1. The guys substance use... opiate withdrawal and dependence - assessment and management - including which phase of Prochaska's cycle he is in... I would guess he is in precontemplation... or he may actually be getting methadone, but topping up... which again means he is in precont stage.

2. Comorbid Axis I - Other substance use; Depression; psychosis; anxiety disorders - assess and manage

3. Comorbid Axis II - ASPD/ Borderline - assess and manage

4. Risk of self harm/ suicide - assess and manage

Immediate issues

Get as much h/o as possible - Notes/Treating Psychiatrist/GP/Family/Staff/Carecoordinator

'He will kill himself if he does not get what he wants.'

[highlight]Acknowledge that suicide is a recognised cause of mortality in Opioid use

At the same time, it is recognised that people come in crisis to obtain methadone/ feign symptoms/ manipulate...[/highlight]

So what does he want?

If he wants a fix to get high, he has come to the wrong place obviously...

If he wants to get rid of his withdrawals... and if he has severe withdrawals... then offer medical admission for management of withdrawals... in liaison with medics (most people will be willing to admit him if we say that we will follow him up in the morning with a plan)

We are not allowed to offer detox in emergency setting according to NICE...

the patient has to be referred to a DAT

About suicidal ideation...  management wiil depend on history of risk...

if it is related to the substance use... I will tell him that I cud offer to help him with withdrawal, but the management with methadone can be done only after consultation with the DAT... and that wud happen only in the morning (if it not a weekend)

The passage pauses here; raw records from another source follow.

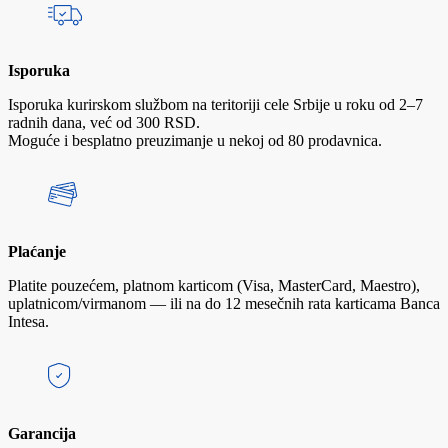
Isporuka
Isporuka kurirskom službom na teritoriji cele Srbije u roku od 2–7
radnih dana, već od 300 RSD.
Moguće i besplatno preuzimanje u nekoj od 80 prodavnica.
Plaćanje
Platite pouzećem, platnom karticom (Visa, MasterCard, Maestro),
uplatnicom/virmanom — ili na do 12 mesečnih rata karticama Banca
Intesa.
Garancija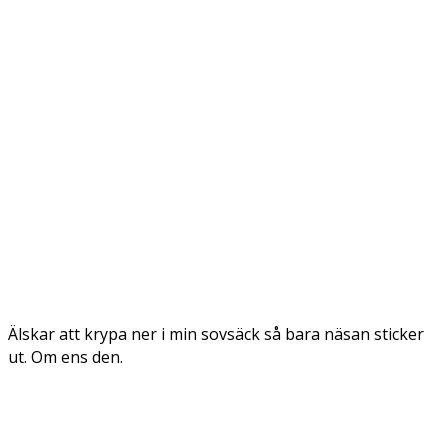
Älskar att krypa ner i min sovsäck så bara näsan sticker
ut. Om ens den.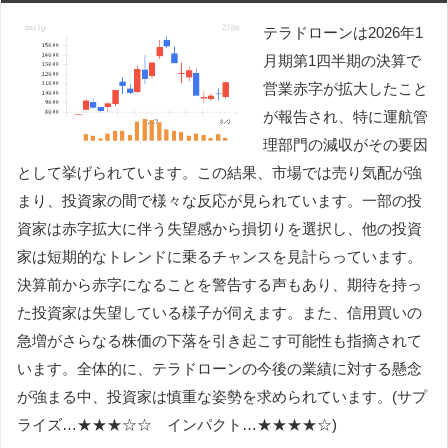
テラドローンは2026年1
月期第1四半期の決算で
営業赤字が拡大したこと
が報告され、特に運航管
理部門の減収がその要因
として挙げられています。この結果、市場では売り気配が強
まり、投資家の間で様々な反応が見られています。一部の投
資家は赤字拡大に伴う失望感から損切りを選択し、他の投資
家は短期的なトレンドに乗るチャンスを見計らっています。
決算前から赤字になることを警告する声もあり、期待を持っ
た投資家は失望している様子が伺えます。また、信用買いの
急増がさらなる株価の下落を引き起こす可能性も指摘されて
います。全体的に、テラドローンの今後の業績に対する懸念
が強まる中、投資家は慎重な姿勢を求められています。(サプ
ライズ…★★★☆☆ インパクト…★★★★☆)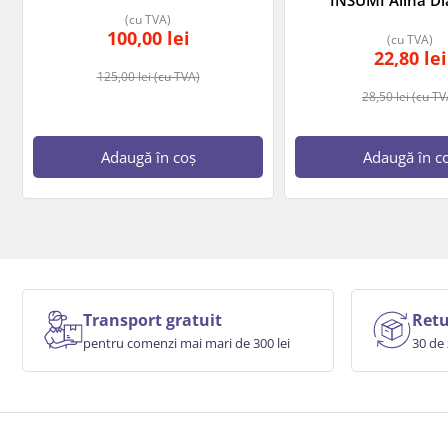
(cu TVA)
100,00
lei
(cu TVA)
22,80
lei
125,00
lei
(cu TVA)
28,50
lei
(cu TV
Adaugă în coș
Adaugă în c
Transport gratuit
Retu
pentru comenzi mai mari de 300 lei
30 de 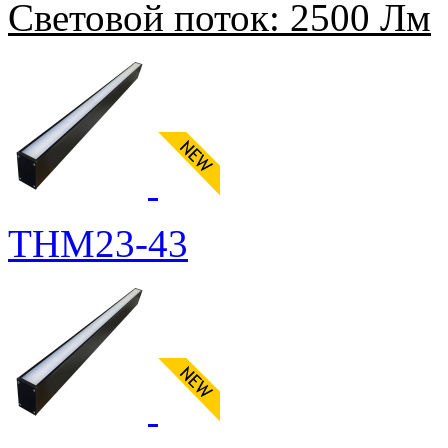
Световой поток:
2500 Лм
THM23-43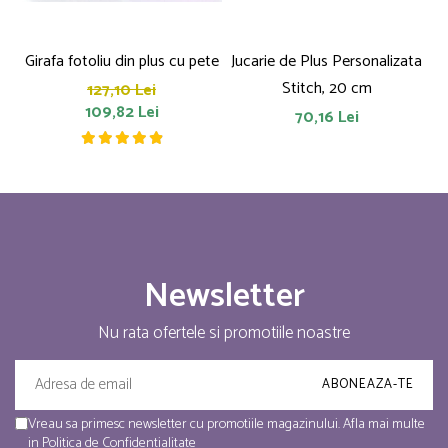
Girafa fotoliu din plus cu pete
Jucarie de Plus Personalizata
P
Stitch, 20 cm
127,10 Lei
109,82 Lei
70,16 Lei
Newsletter
Nu rata ofertele si promotiile noastre
Vreau sa primesc newsletter cu promotiile magazinului. Afla mai multe
in
Politica de Confidentialitate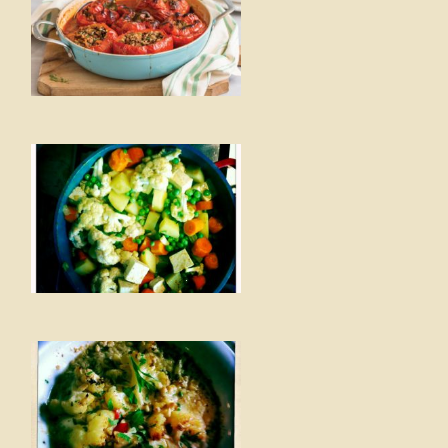
פ
ב
ק
מ
ו
n
ס
ע
ו
ת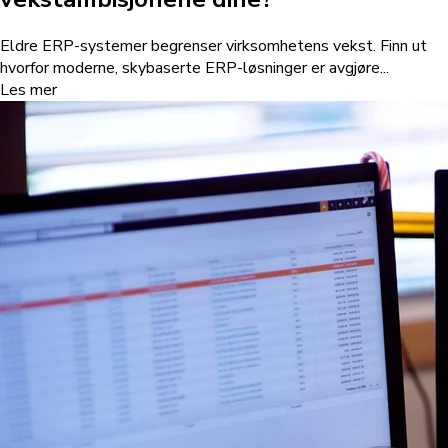
Eldre ERP-systemer begrenser virksomhetens vekst. Finn ut
hvorfor moderne, skybaserte ERP-løsninger er avgjøre...
Les mer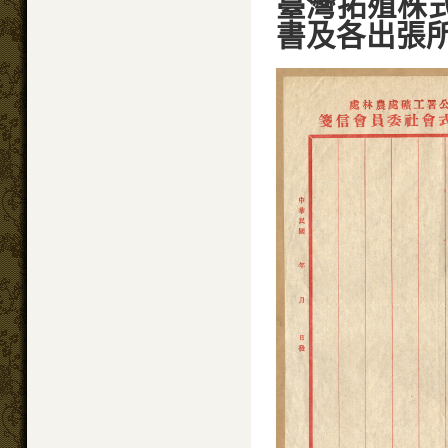
臺灣拓殖株
書及各出張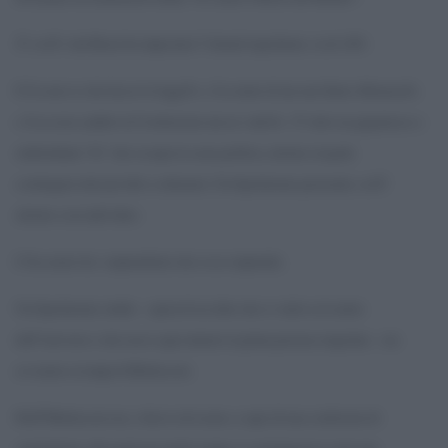
Ãˆ cosÃ¬ che Renzi ha impostato l”attuale legislatura: su di sÃ©.
E Â«sono io che faccio le leggiÂ» e Â«contro di me una Santa AlleanzaÂ»
e Â«se non cambio la Costituzione me ne vadoÂ»: Ã¨ tutto un gigantesco e
strabordante “Io” che occupa la scena politica, attorno al quale
costringere tutti gli altri a schierarsi. Un bipolarismo personale, cioÃ¨
attorno a un individuo.
L”ha creato lui: sorprendente che se ne sorprenda.
Un bipolarismo simile – opera di un altro che si vedeva al centro
dell”universo e che usava ogni minuto la prima persona singolare – era
avvenuto ai tempi di Berlusconi.
PerÃ² Berlusconi era, o diceva di essere, a capo di una coalizione di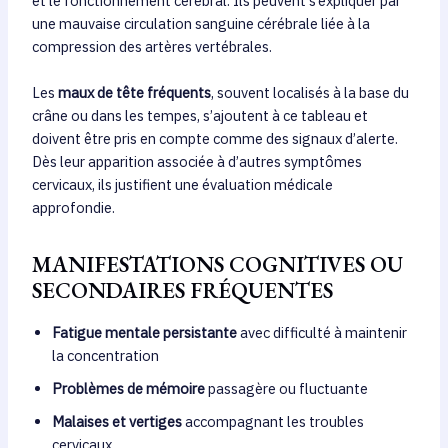
et le fonctionnement cérébral. Ils peuvent s’expliquer par
une mauvaise circulation sanguine cérébrale liée à la
compression des artères vertébrales.
Les
maux de tête fréquents
, souvent localisés à la base du
crâne ou dans les tempes, s’ajoutent à ce tableau et
doivent être pris en compte comme des signaux d’alerte.
Dès leur apparition associée à d’autres symptômes
cervicaux, ils justifient une évaluation médicale
approfondie.
MANIFESTATIONS COGNITIVES OU
SECONDAIRES FRÉQUENTES
Fatigue mentale persistante
avec difficulté à maintenir
la concentration
Problèmes de mémoire
passagère ou fluctuante
Malaises et vertiges
accompagnant les troubles
cervicaux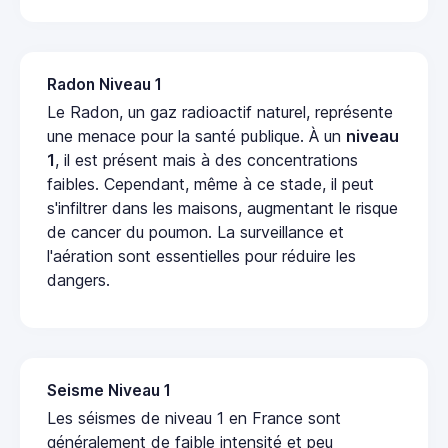
Radon Niveau 1
Le Radon, un gaz radioactif naturel, représente
une menace pour la santé publique. À un
niveau
1
, il est présent mais à des concentrations
faibles. Cependant, même à ce stade, il peut
s'infiltrer dans les maisons, augmentant le risque
de cancer du poumon. La surveillance et
l'aération sont essentielles pour réduire les
dangers.
Seisme Niveau 1
Les séismes de niveau 1 en France sont
généralement de faible intensité et peu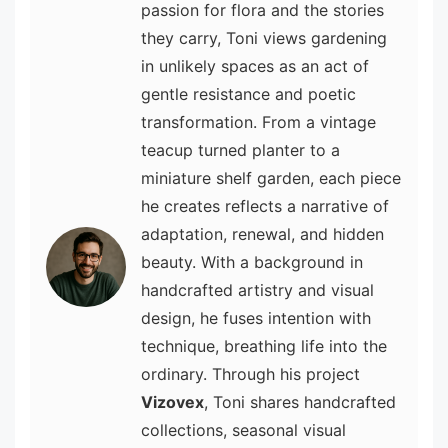
passion for flora and the stories
they carry, Toni views gardening
in unlikely spaces as an act of
gentle resistance and poetic
transformation. From a vintage
teacup turned planter to a
miniature shelf garden, each piece
he creates reflects a narrative of
adaptation, renewal, and hidden
beauty. With a background in
handcrafted artistry and visual
design, he fuses intention with
technique, breathing life into the
ordinary. Through his project
Vizovex
, Toni shares handcrafted
collections, seasonal visual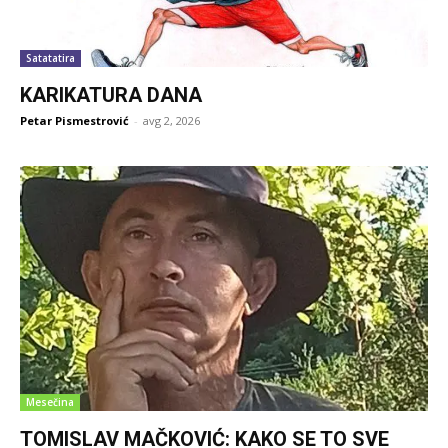
Satatatira
KARIKATURA DANA
Petar Pismestrović
-
avg 2, 2026
Mesečina
TOMISLAV MAČKOVIĆ: KAKO SE TO SVE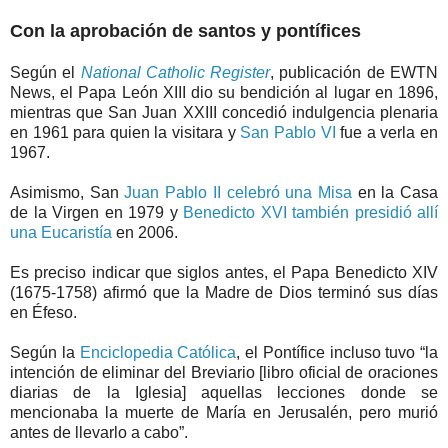
Con la aprobación de santos y pontífices
Según el
National Catholic Register
, publicación de EWTN
News, el Papa León XIII dio su bendición al lugar en 1896,
mientras que San Juan XXIII concedió indulgencia plenaria
en 1961 para quien la visitara y
San Pablo VI
fue a verla en
1967.
Asimismo, San
Juan Pablo II celebró una Misa
en la Casa
de la Virgen en 1979 y
Benedicto XVI también presidió allí
una Eucaristía
en 2006.
Es preciso indicar que siglos antes, el Papa Benedicto XIV
(1675-1758) afirmó que la Madre de Dios terminó sus días
en Éfeso.
Según la
Enciclopedia Católica
, el Pontífice incluso tuvo “la
intención de eliminar del Breviario [libro oficial de oraciones
diarias de la Iglesia] aquellas lecciones donde se
mencionaba la muerte de María en Jerusalén, pero murió
antes de llevarlo a cabo”.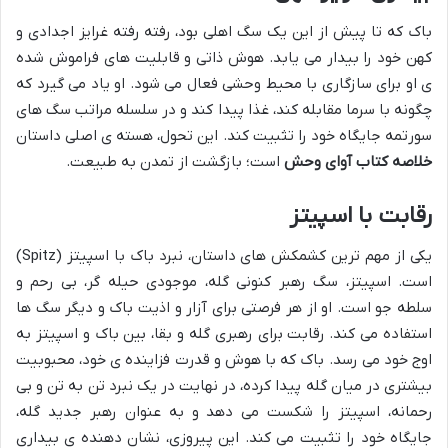
باک که تا پیش از این یک سگ اهلی بود، رفته رفته غرایز اجدادی و
کهن خود را بیدار می یابد. هوش ذاتی و قابلیت های فراموش شده
ی او برای سازگاری با محیط وحشی فعال می شود. او یاد می گیرد که
چگونه با سرما مقابله کند، غذا پیدا کند و در سلسله مراتب سگ های
سورتمه جایگاه خود را تثبیت کند. این تحول، هسته ی اصلی داستان
خلاصه کتاب آوای وحش
است؛ بازگشت از تمدن به طبیعت.
رقابت با اسپیتز
یکی از مهم ترین کشمکش های داستان، نبرد باک با اسپیتز (Spitz)
است. اسپیتز، سگ رهبر کنونی گله، موجودی حیله گر، بی رحم و
سلطه جو است. او از هر فرصتی برای آزار و اذیت باک و دیگر سگ ها
استفاده می کند. رقابت برای رهبری گله و بقا، بین باک و اسپیتز به
اوج خود می رسد. باک که با هوش و قدرت فزاینده ی خود، محبوبیت
بیشتری در میان گله پیدا کرده، در نهایت در یک نبرد تن به تن و بی
رحمانه، اسپیتز را شکست می دهد و به عنوان رهبر جدید گله،
جایگاه خود را تثبیت می کند. این پیروزی، نشان دهنده ی بیداری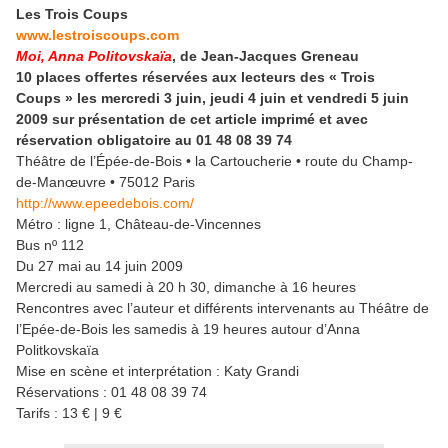
Les Trois Coups
www.lestroiscoups.com
Moi, Anna Politovskaïa
, de Jean-Jacques Greneau
10 places offertes réservées aux lecteurs des « Trois
Coups » les mercredi 3 juin, jeudi 4 juin et vendredi 5 juin
2009 sur présentation de cet article imprimé et avec
réservation obligatoire au 01 48 08 39 74
Théâtre de l’Épée-de-Bois • la Cartoucherie • route du Champ-
de-Manœuvre • 75012 Paris
http://www.epeedebois.com/
Métro : ligne 1, Château-de-Vincennes
Bus nº 112
Du 27 mai au 14 juin 2009
Mercredi au samedi à 20 h 30, dimanche à 16 heures
Rencontres avec l’auteur et différents intervenants au Théâtre de
l’Epée-de-Bois les samedis à 19 heures autour d’Anna
Politkovskaïa
Mise en scène et interprétation : Katy Grandi
Réservations : 01 48 08 39 74
Tarifs : 13 € | 9 €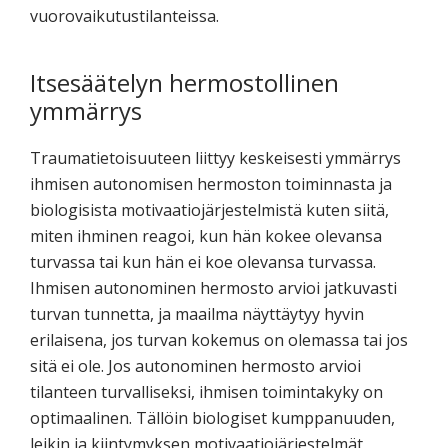
vuorovaikutustilanteissa.
Itsesäätelyn hermostollinen
ymmärrys
Traumatietoisuuteen liittyy keskeisesti ymmärrys
ihmisen autonomisen hermoston toiminnasta ja
biologisista motivaatiojärjestelmistä kuten siitä,
miten ihminen reagoi, kun hän kokee olevansa
turvassa tai kun hän ei koe olevansa turvassa.
Ihmisen autonominen hermosto arvioi jatkuvasti
turvan tunnetta, ja maailma näyttäytyy hyvin
erilaisena, jos turvan kokemus on olemassa tai jos
sitä ei ole. Jos autonominen hermosto arvioi
tilanteen turvalliseksi, ihmisen toimintakyky on
optimaalinen. Tällöin biologiset kumppanuuden,
leikin ja kiintymyksen motivaatiojärjestelmät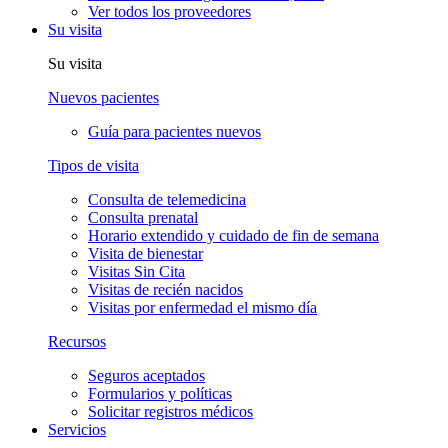
Ver todos los proveedores
Su visita
Su visita
Nuevos pacientes
Guía para pacientes nuevos
Tipos de visita
Consulta de telemedicina
Consulta prenatal
Horario extendido y cuidado de fin de semana
Visita de bienestar
Visitas Sin Cita
Visitas de recién nacidos
Visitas por enfermedad el mismo día
Recursos
Seguros aceptados
Formularios y políticas
Solicitar registros médicos
Servicios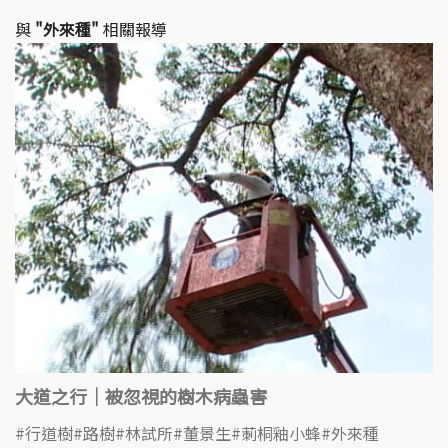
與
"外來種"
相關報導
大道之行｜被忽視的樹木病蟲害
行道樹
路樹
林試所
董景生
莿桐釉小蜂
外來種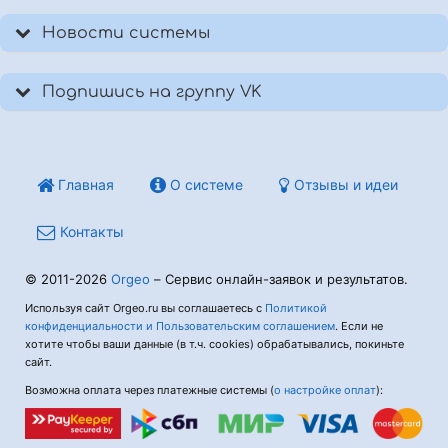
Новости системы
Подпишись на группу VK
Главная
О системе
Отзывы и идеи
Контакты
© 2011-2026
Orgeo
– Сервис онлайн-заявок и результатов.
Используя сайт Orgeo.ru вы соглашаетесь с
Политикой
конфиденциальности и Пользовательским соглашением
. Если не
хотите чтобы ваши данные (в т.ч. cookies) обрабатывались, покиньте
сайт.
Возможна оплата через платежные системы (
о настройке оплат
):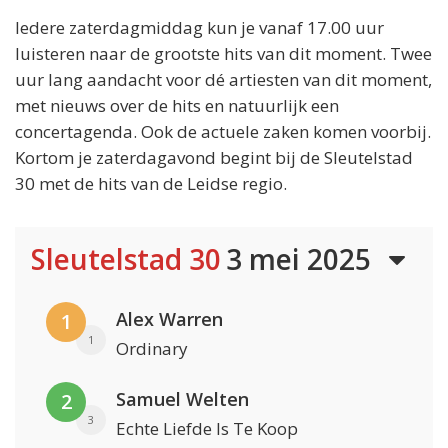
Iedere zaterdagmiddag kun je vanaf 17.00 uur
luisteren naar de grootste hits van dit moment. Twee
uur lang aandacht voor dé artiesten van dit moment,
met nieuws over de hits en natuurlijk een
concertagenda. Ook de actuele zaken komen voorbij.
Kortom je zaterdagavond begint bij de Sleutelstad
30 met de hits van de Leidse regio.
Sleutelstad 30
3 mei 2025
Alex Warren
1
1
Ordinary
Samuel Welten
2
3
Echte Liefde Is Te Koop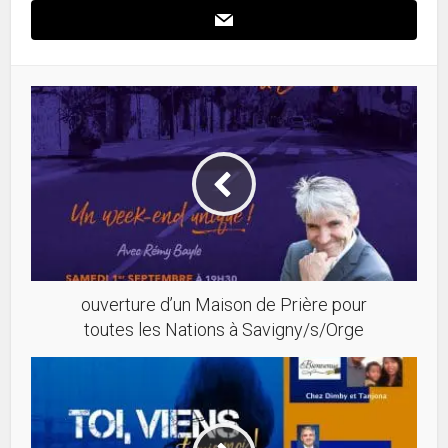
ouverture d’un Maison de Prière pour
toutes les Nations à Savigny/s/Orge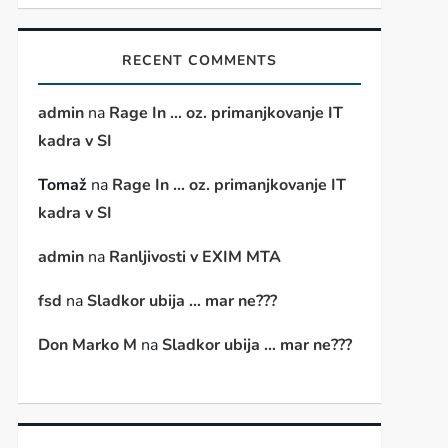
t
RECENT COMMENTS
admin
na
Rage In … oz. primanjkovanje IT
kadra v SI
Tomaž
na
Rage In … oz. primanjkovanje IT
kadra v SI
admin
na
Ranljivosti v EXIM MTA
fsd
na
Sladkor ubija … mar ne???
Don Marko M
na
Sladkor ubija … mar ne???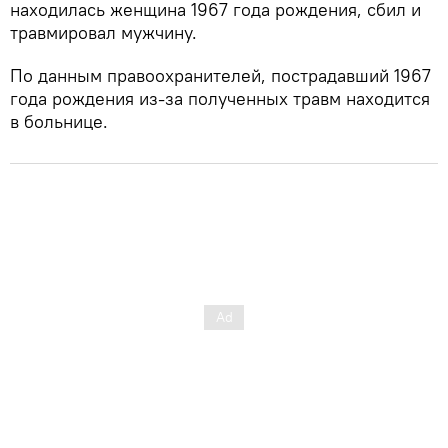
находилась женщина 1967 года рождения, сбил и
травмировал мужчину.
По данным правоохранителей, пострадавший 1967
года рождения из-за полученных травм находится
в больнице.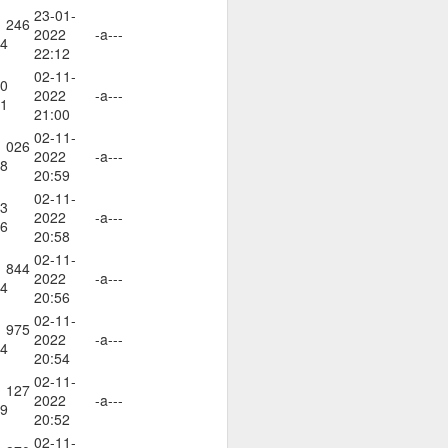
23-01-
 246
2022
-a---
4
22:12
02-11-
0
2022
-a---
ато умът е в режим на
1
21:00
02-11-
 026
шение е търпението.
2022
-a---
8
20:59
е на случайността, на
02-11-
3
2022
-a---
6
20:58
02-11-
тът.
 844
2022
-a---
4
20:56
02-11-
 975
2022
-a---
4
20:54
02-11-
 127
2022
-a---
9
20:52
02-11-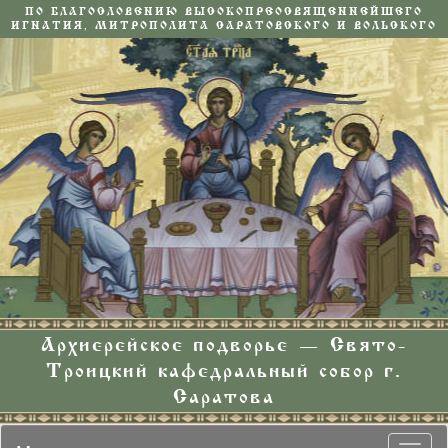
ПО БЛАГОСЛОВЕНИЮ ВЫСОКОПРЕОСВЯЩЕННЕЙШЕГО
ИГНАТИЯ, МИТРОПОЛИТА САРАТОВСКОГО И ВОЛЬСКОГО
Архиерейское подворье — Свято-
Троицкий кафедральный собор г.
Саратова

If the suicidal ideation is secondary to another axis 1... then consider crisis team support/ admission/ section etc... in view of managing the axis 1 and the suicidal ideation

Long term

Management of everything axis 1, axis 2 etc

[highlight]

'I know what I want to say but fear it would cause me a fail...!'[/highlight]

Thats interesting... because if I dont say anything... I fail anyway... and the fact that we dont stop living for fear of death do we???  :)  ::)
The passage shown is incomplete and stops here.